When I was in high school, I sang in our church choir. As a preachers kid, I was generally rebellious about church activities. But I didn't mind the choir because I liked singing, and besides, there was some camaraderie in the group that made it enjoyable. People weren't religiously "stuffy;" in fact, sometimes they were quite irreverent.


One Sunday, sitting in the choir loft, I was actually listening to my father preach. I'm not sure today what he said. I don't remember. What I do remember is that, whatever it was, in my own mind I said, 'that's the Truth!" The word had a capital T.

It wasn't an opinion or a half truth my father uttered but what I recognized at the time as an absolute Truth.


The culture I inhabit these days doesn't have much use for even the small letter truth.
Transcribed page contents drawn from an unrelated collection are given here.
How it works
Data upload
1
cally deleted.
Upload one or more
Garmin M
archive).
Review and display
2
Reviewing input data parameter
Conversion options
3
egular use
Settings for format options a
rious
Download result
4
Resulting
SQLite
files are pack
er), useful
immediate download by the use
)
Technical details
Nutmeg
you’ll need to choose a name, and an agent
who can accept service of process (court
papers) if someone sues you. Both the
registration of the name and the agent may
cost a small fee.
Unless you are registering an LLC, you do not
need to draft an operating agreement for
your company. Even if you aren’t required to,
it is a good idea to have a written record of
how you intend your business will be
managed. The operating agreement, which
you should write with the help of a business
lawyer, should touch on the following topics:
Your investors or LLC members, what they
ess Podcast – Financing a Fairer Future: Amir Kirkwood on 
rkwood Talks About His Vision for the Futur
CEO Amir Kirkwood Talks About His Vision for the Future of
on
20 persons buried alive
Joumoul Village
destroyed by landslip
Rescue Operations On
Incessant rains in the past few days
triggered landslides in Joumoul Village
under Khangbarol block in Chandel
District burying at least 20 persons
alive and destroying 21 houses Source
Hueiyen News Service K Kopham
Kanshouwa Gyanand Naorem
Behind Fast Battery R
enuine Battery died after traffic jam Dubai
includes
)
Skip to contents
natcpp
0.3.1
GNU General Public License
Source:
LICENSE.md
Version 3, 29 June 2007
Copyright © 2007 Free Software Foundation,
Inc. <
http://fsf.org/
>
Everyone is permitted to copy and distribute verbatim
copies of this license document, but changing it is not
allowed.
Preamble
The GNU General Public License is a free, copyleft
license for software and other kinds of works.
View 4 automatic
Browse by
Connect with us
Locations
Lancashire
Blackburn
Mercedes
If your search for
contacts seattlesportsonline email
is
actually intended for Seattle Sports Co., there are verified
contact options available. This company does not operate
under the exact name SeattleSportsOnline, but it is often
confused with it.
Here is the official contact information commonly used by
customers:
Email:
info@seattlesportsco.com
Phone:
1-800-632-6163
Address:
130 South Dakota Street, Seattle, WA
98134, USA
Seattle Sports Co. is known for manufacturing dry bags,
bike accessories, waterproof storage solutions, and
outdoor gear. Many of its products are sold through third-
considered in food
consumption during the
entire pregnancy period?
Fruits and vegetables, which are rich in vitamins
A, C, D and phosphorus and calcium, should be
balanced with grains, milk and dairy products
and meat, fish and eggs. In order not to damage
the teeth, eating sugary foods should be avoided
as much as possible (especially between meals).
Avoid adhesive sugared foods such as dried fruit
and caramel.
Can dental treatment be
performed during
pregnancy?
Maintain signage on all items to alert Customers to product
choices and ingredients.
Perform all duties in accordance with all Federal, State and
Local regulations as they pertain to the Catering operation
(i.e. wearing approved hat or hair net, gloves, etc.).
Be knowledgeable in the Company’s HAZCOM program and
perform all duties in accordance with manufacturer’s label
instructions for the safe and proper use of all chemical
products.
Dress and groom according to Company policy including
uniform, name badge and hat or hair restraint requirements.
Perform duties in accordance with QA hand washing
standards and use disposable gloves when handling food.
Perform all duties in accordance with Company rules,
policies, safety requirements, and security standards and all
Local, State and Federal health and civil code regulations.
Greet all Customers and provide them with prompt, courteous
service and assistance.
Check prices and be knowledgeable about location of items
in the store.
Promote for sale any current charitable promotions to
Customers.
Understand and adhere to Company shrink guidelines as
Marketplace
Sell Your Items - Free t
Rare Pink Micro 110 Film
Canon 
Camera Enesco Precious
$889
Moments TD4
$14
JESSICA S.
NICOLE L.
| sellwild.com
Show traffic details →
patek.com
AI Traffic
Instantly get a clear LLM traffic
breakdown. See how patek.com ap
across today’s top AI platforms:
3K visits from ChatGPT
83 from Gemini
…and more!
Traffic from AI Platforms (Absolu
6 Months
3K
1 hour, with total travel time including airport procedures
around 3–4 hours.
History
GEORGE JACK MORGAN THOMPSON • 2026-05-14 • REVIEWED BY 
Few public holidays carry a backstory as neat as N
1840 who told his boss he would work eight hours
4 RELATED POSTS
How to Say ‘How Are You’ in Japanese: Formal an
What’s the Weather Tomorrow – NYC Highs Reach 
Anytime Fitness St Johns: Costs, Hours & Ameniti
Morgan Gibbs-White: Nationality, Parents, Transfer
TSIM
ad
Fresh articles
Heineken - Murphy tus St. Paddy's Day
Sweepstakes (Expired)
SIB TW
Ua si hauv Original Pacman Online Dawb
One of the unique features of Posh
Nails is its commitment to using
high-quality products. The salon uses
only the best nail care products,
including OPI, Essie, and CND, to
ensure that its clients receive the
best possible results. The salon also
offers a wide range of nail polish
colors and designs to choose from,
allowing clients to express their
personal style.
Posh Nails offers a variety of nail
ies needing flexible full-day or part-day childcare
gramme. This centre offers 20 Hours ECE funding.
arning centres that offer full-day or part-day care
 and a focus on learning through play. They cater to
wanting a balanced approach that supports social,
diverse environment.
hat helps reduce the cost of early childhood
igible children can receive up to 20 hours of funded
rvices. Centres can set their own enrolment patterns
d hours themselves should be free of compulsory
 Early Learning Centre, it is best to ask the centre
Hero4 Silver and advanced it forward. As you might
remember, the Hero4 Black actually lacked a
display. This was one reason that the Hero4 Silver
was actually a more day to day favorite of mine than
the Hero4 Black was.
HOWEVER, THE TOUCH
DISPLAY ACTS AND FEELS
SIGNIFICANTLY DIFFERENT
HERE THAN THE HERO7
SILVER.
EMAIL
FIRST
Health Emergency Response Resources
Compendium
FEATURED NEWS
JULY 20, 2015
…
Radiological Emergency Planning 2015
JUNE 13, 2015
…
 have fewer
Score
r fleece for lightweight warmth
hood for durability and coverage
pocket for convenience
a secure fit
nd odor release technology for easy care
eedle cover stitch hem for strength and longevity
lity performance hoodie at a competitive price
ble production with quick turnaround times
Instead of the healing that comes from "speaking the truth in love," we have "spin doctors," who try to heal our sicknesses with the manipulation of language, sometimes with outright lies.


We all stretch, avoid, exaggerate, hide, deny, ignore the truth . Of course, those in the public eye are the most proficient practitioners, as they are likely to be caught in deceptions most frequently. But I do it and I expect you do it as well. As children we learn quickly to tell mom and dad about the bad behavior of our siblings and our own complete innocence. We soon learn some admissions and confessions are better left unspoken. Truth becomes half truth and half truth dissolves into "spin."


Writing in Harijan in 1942, Gandhi, who understood "Truth is God," wrote: "Only Truth quenches untruth. Love quenches anger, self-suffering quenches violence. This eternal rule is a rule not for saints only, but for all. Those who observe it may be few, but they are the salt of the earth; it is they who keep the society live together, not those who sin against Light and Truth."


As he often did in life, so in death, Gandhi challenges everyone to do the hard interior work that makes Truth real in the world. Prayer, or being in touch with Truth, must be a regular and daily activity. Thought, word and deed, all three, must be pure and Truthful. The pursuit of Truth, of necessity, will involve means that are consonant with the ends desired.


In a world of "spin," our dedication to the work of nonviolence will include an adherence to Truth, as best we can discern it.